What would you do if you and your team planned a camp for 75 underprivileged street children of Manila but 280 boys, ages 10 to 18, showed up? Would you send them home? If so, which ones?
What would you do if you planned a Christmas jail party for 10 prisoners who had trusted Christ the previous year, and you became aware that there would be about 220 other prisoners listening in and watching from their near-by jail cells? Would you invite them also?
What would you do if you published a Gospel ad in a secular magazine with funds to handle follow up for 100 people but you received 3000 letters? The letters not only requested more information about the Word of God, but many asked for someone to meet with them for a Bible study in their home?
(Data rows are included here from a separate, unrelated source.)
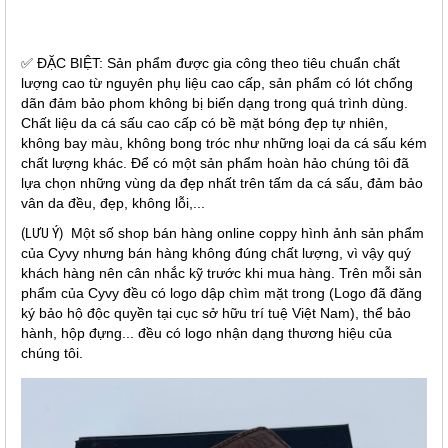
✅ ĐẶC BIỆT: Sản phẩm được gia công theo tiêu chuẩn chất
lượng cao từ nguyên phụ liệu cao cấp, sản phẩm có lót chống
dãn đảm bảo phom không bị biến dạng trong quá trình dùng.
Chất liệu da cá sấu cao cấp có bề mặt bóng đẹp tự nhiên,
không bay màu, không bong tróc như những loại da cá sấu kém
chất lượng khác. Để có một sản phẩm hoàn hảo chúng tôi đã
lựa chọn những vùng da đẹp nhất trên tấm da cá sấu, đảm bảo
vân da đều, đẹp, không lỗi,...
(LƯU Ý)
Một số shop bán hàng online coppy hình ảnh sản phẩm
của Cyvy nhưng bán hàng không đúng chất lượng, vì vậy quý
khách hàng nên cân nhắc kỹ trước khi mua hàng. Trên mỗi sản
phẩm của Cyvy đều có logo dập chìm mặt trong (Logo đã đăng
ký bảo hộ độc quyền tại cục sở hữu trí tuệ Việt Nam), thể bảo
hành, hộp đựng... đều có logo nhận dạng thương hiệu của
chúng tôi.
What would you do if you and a team were conducting a midnight ministry at two in the morning for 150 children and a little child prostitute 9 years of age came to faith in Christ? Would you let her remain with the lady she was living with in the park, the lady who was selling her to men?
What would you do if a man was dying of heart trouble in a small village in the central part of the Philippines, and the only way to save his life was to fly him to Manila as soon as possible? You could not get him to a main airport which was 3 hours away. The only way to get him out was to fly him from a small landing strip nearby but this would involve leasing a private plane at a cost of $4000, money which you did not have? What would you do?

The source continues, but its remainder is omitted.